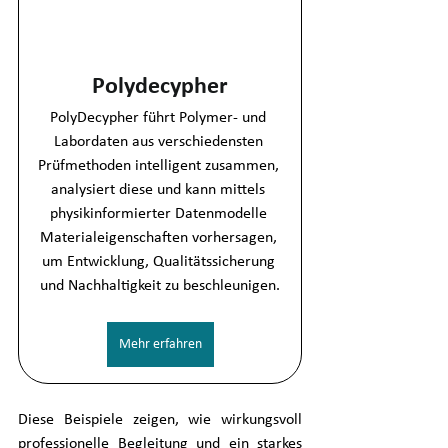
Polydecypher
PolyDecypher führt Polymer‑ und 
Labordaten aus verschiedensten 
Prüfmethoden intelligent zusammen, 
analysiert diese und kann mittels 
physikinformierter Datenmodelle 
Materialeigenschaften vorhersagen, 
um Entwicklung, Qualitätssicherung 
und Nachhaltigkeit zu beschleunigen.
Mehr erfahren
Diese Beispiele zeigen, wie wirkungsvoll 
professionelle Begleitung und ein starkes 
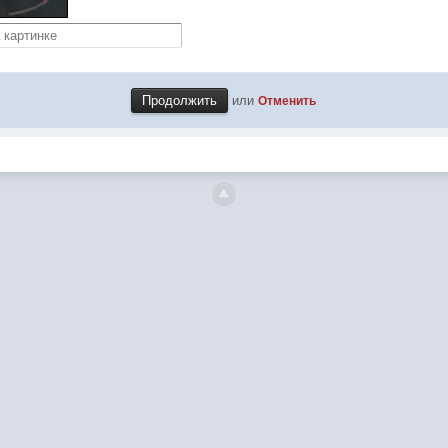
или
Отменить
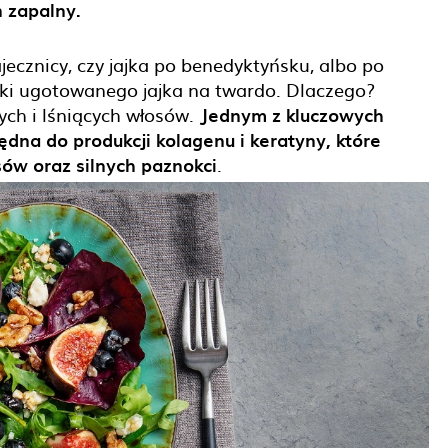
n zapalny.
jecznicy, czy jajka po benedyktyńsku, albo po
ałki ugotowanego jajka na twardo. Dlaczego?
ch i lśniących włosów.
Jednym z kluczowych
będna do produkcji kolagenu i keratyny, które
ów oraz silnych paznokci
.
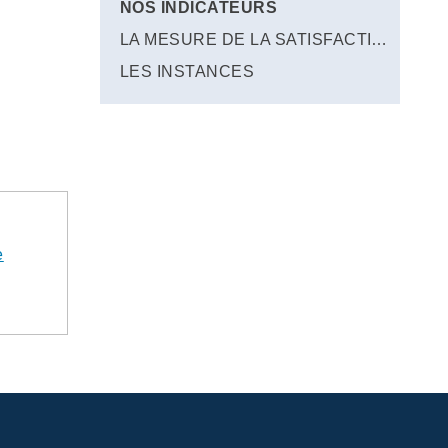
NOS INDICATEURS
LA MESURE DE LA SATISFACTION
LES INSTANCES
e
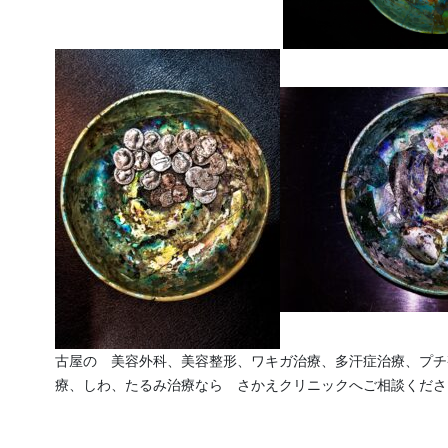
古屋の　美容外科、美容整形、ワキガ治療、多汗症治療、プチ
療、しわ、たるみ治療なら　さかえクリニックへご相談くださ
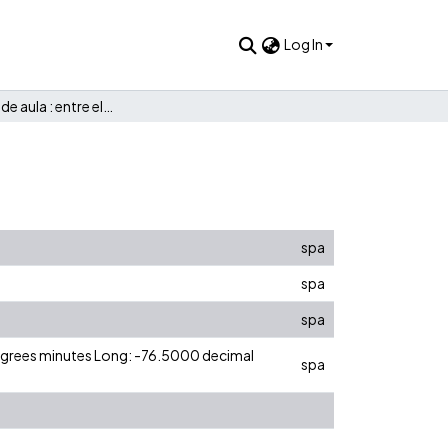
Log In
Las prácticas de aula : entre el ser y el deber ser
spa
spa
spa
degrees minutes Long: -76.5000 decimal
spa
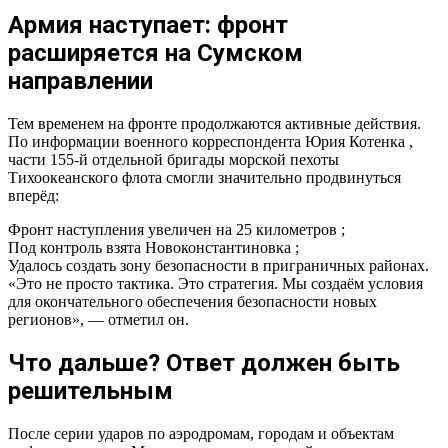
Армия наступает: фронт
расширяется на Сумском
направлении
Тем временем на фронте продолжаются активные действия.
По информации военного корреспондента Юрия Котенка ,
части 155-й отдельной бригады морской пехоты
Тихоокеанского флота смогли значительно продвинуться
вперёд:
Фронт наступления увеличен на 25 километров ;
Под контроль взята Новоконстантиновка ;
Удалось создать зону безопасности в приграничных районах.
«Это не просто тактика. Это стратегия. Мы создаём условия
для окончательного обеспечения безопасности новых
регионов», — отметил он.
Что дальше? Ответ должен быть
решительным
После серии ударов по аэродромам, городам и объектам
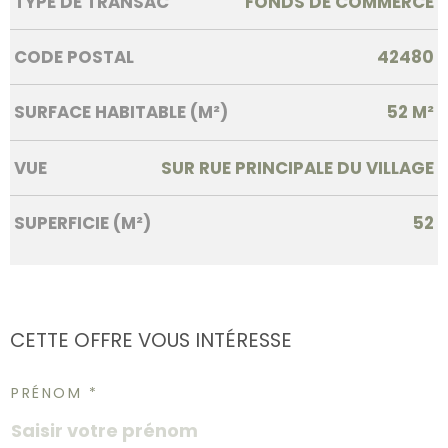
TYPE DE TRANSAC
FONDS DE COMMERCE
CODE POSTAL
42480
SURFACE HABITABLE (M²)
52 M²
VUE
SUR RUE PRINCIPALE DU VILLAGE
SUPERFICIE (M²)
52
CETTE OFFRE
VOUS INTÉRESSE
PRÉNOM *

• _WHAT YOU HAVE TO DO_: In the entries, find every line holding "jajka" and copy it.

• _ANSWER AREA_:
jecznicy, czy jajka po benedyktyńsku, albo po
ałki ugotowanego jajka na twardo. Dlaczego?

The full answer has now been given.